Milos Bicanski/Getty Images
A man sat in front of an automated teller machine outside the National Bank of Cyprus, which has been closed for two weeks, on Wednesday in Nicosia.
NICOSIA, Cyprus — The Cypriot government on Wednesday announced severe restrictions on access to funds held in the country’s banks, hoping to curb what is nonetheless likely to be a rush to withdraw money when the banks open Thursday for the first time in nearly two weeks.
Katia Christodoulou/European Pressphoto Agency
Banks in Nicosia remained closed on Wednesday as officials discussed ways to prevent a flood of withdrawals when the banks do reopen.
The measures, which are supposed to be in effect for only a week but could be extended, will prohibit electronic transfers of funds from Cyprus to other countries. In addition, individuals will not be allowed to take more than 3,000 euros in cash outside the country, well below the current ceiling of 10,000 euros, or $13,000.
The cap on withdrawals from automated teller machines will rise to 300 euros per day from 100 euros, but credit and debit card charges will be capped at 5,000 euros per person per month. Banks will not cash checks, though they will accept checks as deposits. Bank clients will also not be able to withdraw money from fixed-term deposits before their maturity date.
“This is a typical set of exchange control measures, more reminiscent of Latin America or Africa,” said Bob Lyddon, the general secretary of IBOS, an international banking association. “There is no way these will only last seven days. These are permanent controls until the economy recovers.”
To make sure enough cash is on hand, the European Central Bank sent an airplane filled with about 1.5 billion euros in a container to Larnaca airport near Nicosia on Wednesday afternoon. The container was loaded onto a truck and escorted by police cars to the Cypriot central bank for safekeeping, said a person with knowledge of the operation, who requested anonymity because he was not authorized to speak publicly.
The person said the E.C.B. had indicated it would continue flying cash to the country as needed to meet banks’ needs.
The Cypriot finance minister, Michalis Sarris, said Wednesday that a flood of withdrawals was bound to happen quickly anyway, but that the restrictions would at least help stem a mass flight of deposits.

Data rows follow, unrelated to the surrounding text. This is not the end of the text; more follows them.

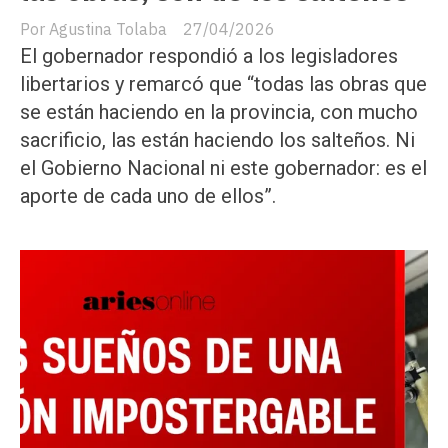
Agustina Tolaba
27/04/2026
El gobernador respondió a los legisladores
libertarios y remarcó que “todas las obras que
se están haciendo en la provincia, con mucho
sacrificio, las están haciendo los salteños. Ni
el Gobierno Nacional ni este gobernador: es el
aporte de cada uno de ellos”.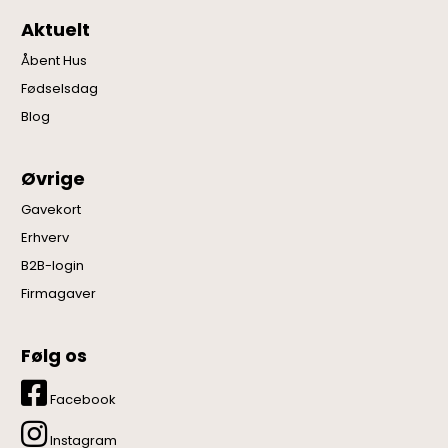
Aktuelt
Åbent Hus
Fødselsdag
Blog
Øvrige
Gavekort
Erhverv
B2B-login
Firmagaver
Følg os
Facebook
Instagram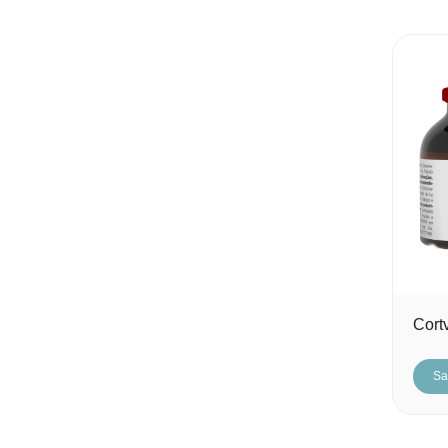
Cort
Sa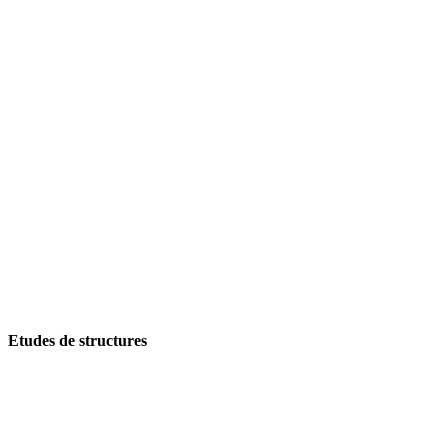
Etudes de structures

“Each day that banks remain closed creates more uncertainty and more difficulties for people, so we would like to do our utmost to make sure that this new goal that we have set will work,” Mr. Sarris said.

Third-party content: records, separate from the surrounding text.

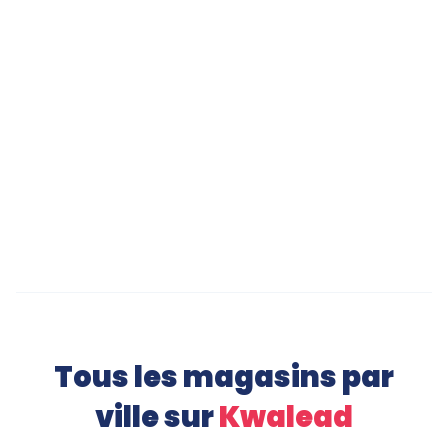
Chaussures de randonnée à Courbevoie
Samsung Galaxy S24 à Montpellier
Sneakers Tendance à Montpellier
Canapé Convertible à Montpellier
Tous les magasins par
ville sur
Kwalead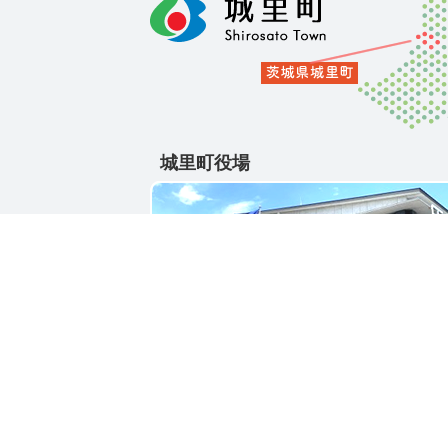
城里町役場
〒311-4391
茨城県東茨城郡城里町大字石塚1428-25
電話番号 / 029-288-3111(代)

Despite those strictures, the Cypriot authorities are bracing for as much as 10 percent of the 64 billion euros on deposit in the country’s banks to be pulled out on Thursday.
Some experts predict a much bigger bank run whenever the controls are eventually lifted.

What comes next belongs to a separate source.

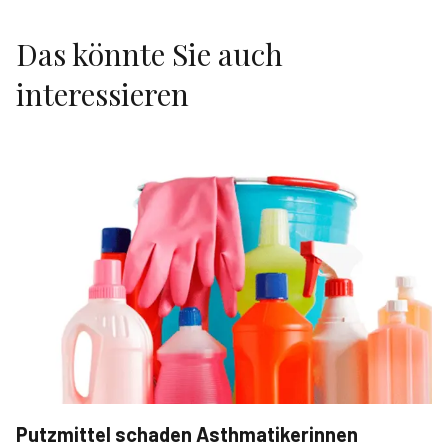
Das könnte Sie auch
interessieren
Putzmittel schaden Asthmatikerinnen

“If you don’t impose the controls, the money is going to fly,” said Mujtaba Rahman, a senior analyst at Eurasia Group. “But when you remove those controls, clearly the money is going to leave anyway. So they’re in a Catch-22.”
The chief executive of Bank of Cyprus, the nation’s largest bank, was fired Wednesday by the central bank. He will be replaced by an administrator overseeing the bank’s consolidation. That move came in consultation with the so-called troika of international lenders — the European Commission, the European Central Bank and the International Monetary Fund — that are finalizing the terms of a 10 billion euro bailout of the heavily indebted country.
Meanwhile, President Nicos Anastasiades opened a criminal investigation into how the country’s banks had been brought to the brink of collapse. His aim, he said, was “to find and attribute responsibility wherever it belongs.”
Stress has intensified in recent days in Nicosia, the capital, as people have grown impatient waiting for the bailout deal to be completed so the banks can reopen and they can get access to their money. Many are also angry at what they see as Mr. Anastasiades’s inept handling of the situation, while others harbor suspicions that the I.M.F. and Germany are using Cyprus to test how similar measures might work in other European countries that might require bailouts in the future.